### PROVIDED DATA
......
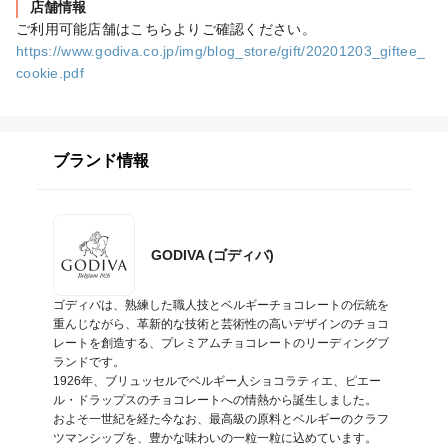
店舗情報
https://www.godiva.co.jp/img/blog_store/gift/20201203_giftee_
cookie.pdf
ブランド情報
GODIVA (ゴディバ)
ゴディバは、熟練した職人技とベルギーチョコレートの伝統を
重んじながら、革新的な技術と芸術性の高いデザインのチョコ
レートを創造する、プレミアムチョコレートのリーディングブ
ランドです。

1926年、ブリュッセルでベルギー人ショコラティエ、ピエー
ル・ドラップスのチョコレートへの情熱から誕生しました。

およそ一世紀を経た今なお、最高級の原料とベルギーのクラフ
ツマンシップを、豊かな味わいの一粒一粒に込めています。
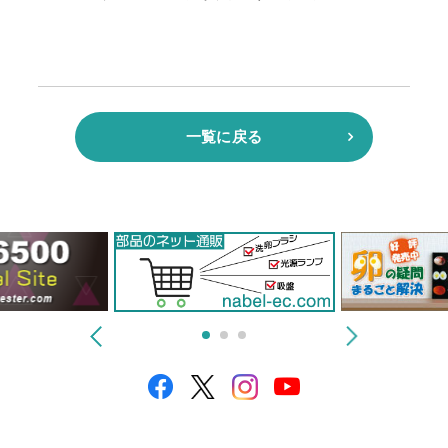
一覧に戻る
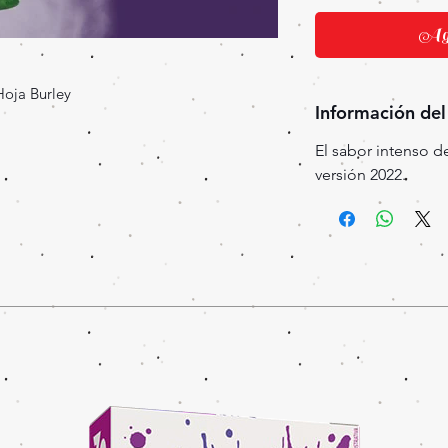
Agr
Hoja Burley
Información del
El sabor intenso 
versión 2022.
......
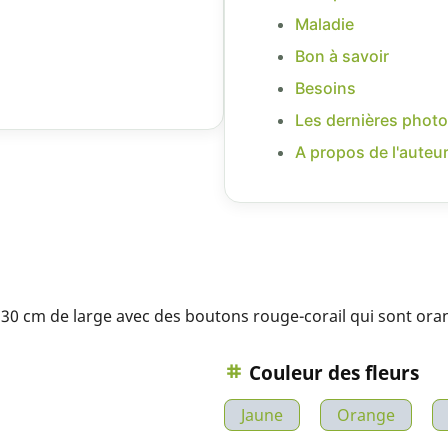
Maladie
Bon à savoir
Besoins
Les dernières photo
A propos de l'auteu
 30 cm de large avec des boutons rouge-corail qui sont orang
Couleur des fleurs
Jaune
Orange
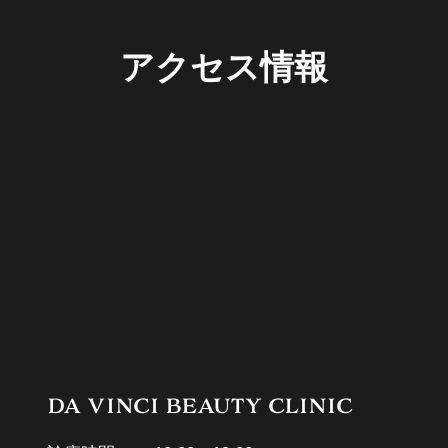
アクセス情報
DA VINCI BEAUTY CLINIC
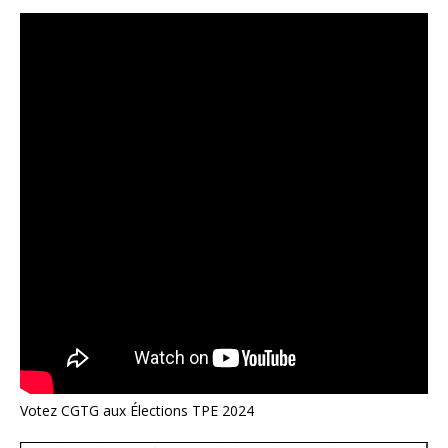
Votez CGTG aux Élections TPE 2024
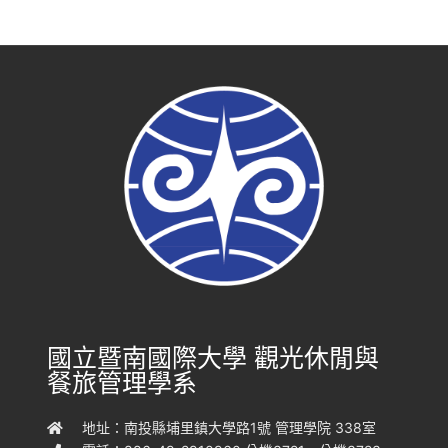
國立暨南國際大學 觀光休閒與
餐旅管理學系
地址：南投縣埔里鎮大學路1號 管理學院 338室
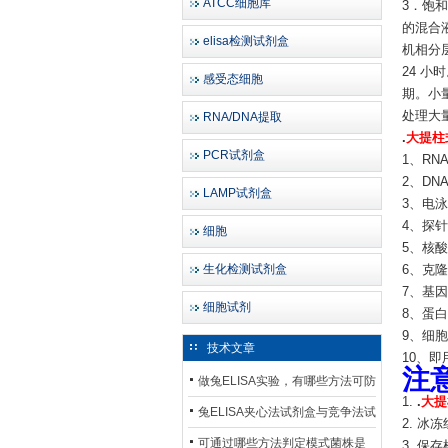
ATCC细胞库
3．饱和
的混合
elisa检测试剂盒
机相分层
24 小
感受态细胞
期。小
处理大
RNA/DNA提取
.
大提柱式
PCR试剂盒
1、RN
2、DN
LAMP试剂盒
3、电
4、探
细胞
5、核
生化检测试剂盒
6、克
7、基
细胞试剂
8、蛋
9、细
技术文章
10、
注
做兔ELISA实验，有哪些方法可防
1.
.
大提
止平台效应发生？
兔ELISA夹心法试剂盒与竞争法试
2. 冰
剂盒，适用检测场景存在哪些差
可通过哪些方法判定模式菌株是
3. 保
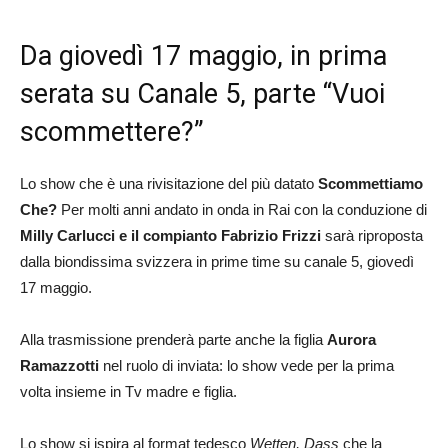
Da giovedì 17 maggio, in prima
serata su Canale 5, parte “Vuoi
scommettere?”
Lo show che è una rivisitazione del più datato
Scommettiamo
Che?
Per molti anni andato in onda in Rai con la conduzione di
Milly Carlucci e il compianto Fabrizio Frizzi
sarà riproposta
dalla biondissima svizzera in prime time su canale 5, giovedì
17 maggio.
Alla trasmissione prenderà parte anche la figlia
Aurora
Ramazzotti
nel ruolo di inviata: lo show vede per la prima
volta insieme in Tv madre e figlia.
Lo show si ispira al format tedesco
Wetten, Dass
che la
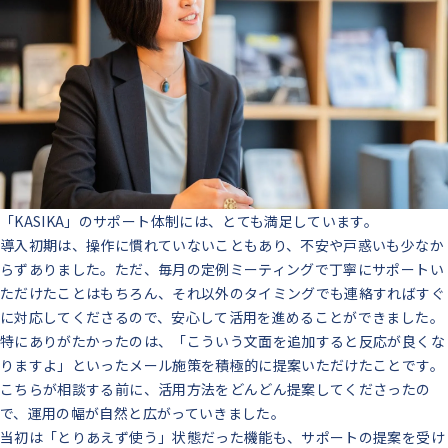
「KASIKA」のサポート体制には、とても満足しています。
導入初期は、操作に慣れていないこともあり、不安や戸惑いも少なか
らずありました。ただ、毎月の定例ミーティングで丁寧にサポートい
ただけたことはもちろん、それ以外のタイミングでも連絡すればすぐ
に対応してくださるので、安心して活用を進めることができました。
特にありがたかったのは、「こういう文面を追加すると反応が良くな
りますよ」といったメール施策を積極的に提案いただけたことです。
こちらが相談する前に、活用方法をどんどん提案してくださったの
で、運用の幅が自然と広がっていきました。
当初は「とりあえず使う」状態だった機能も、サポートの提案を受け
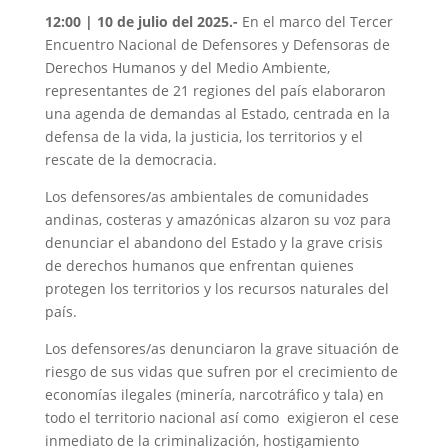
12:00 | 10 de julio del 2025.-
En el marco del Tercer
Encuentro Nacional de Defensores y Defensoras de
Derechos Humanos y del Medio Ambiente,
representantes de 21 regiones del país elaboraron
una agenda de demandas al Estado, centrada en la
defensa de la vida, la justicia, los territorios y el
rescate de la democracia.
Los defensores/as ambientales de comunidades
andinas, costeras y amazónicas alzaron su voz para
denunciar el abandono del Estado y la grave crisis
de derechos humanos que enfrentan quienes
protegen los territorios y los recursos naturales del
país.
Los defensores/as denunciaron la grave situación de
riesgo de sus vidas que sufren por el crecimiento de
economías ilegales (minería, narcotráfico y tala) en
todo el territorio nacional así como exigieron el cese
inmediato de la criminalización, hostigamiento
......
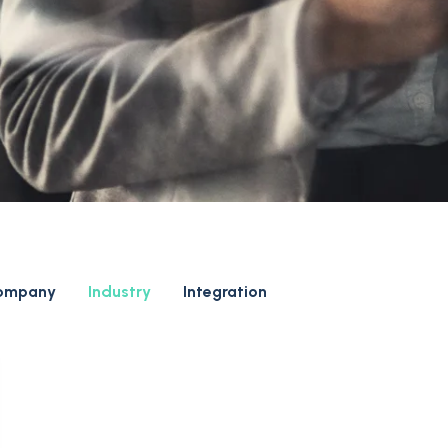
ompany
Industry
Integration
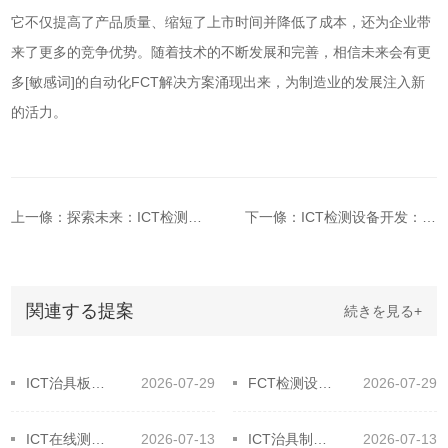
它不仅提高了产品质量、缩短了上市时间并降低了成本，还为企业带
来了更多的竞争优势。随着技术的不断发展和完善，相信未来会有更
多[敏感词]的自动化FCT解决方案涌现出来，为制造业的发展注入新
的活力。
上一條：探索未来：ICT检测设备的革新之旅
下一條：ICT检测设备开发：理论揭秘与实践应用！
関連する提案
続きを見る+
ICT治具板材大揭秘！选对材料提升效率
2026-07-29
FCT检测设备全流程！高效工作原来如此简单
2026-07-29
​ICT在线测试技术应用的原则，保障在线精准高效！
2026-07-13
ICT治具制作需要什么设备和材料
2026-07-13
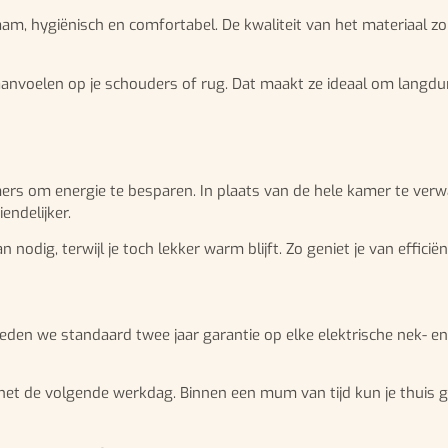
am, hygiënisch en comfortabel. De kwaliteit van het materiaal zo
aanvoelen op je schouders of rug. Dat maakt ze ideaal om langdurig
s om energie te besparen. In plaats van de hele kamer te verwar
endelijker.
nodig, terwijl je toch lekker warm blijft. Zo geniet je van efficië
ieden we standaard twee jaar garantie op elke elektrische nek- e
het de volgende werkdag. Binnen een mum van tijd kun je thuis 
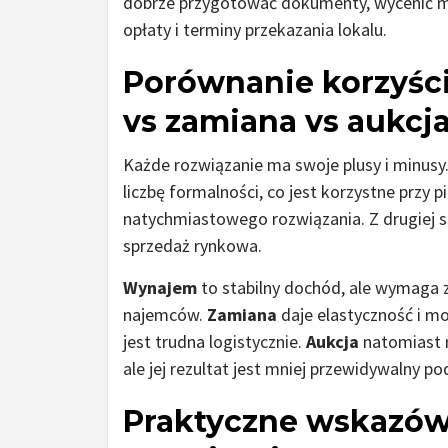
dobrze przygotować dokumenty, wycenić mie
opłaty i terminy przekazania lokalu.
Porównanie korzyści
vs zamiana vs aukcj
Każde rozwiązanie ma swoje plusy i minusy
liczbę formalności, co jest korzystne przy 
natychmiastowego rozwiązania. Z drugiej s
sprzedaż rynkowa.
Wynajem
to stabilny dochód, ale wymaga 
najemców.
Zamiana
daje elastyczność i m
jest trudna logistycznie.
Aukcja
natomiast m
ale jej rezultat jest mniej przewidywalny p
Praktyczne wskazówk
......
### ABOUT THIS TASK
Work out how many lines in the records hold the word "maggio", and answer with that number alone.

### ANSWER BELOW
2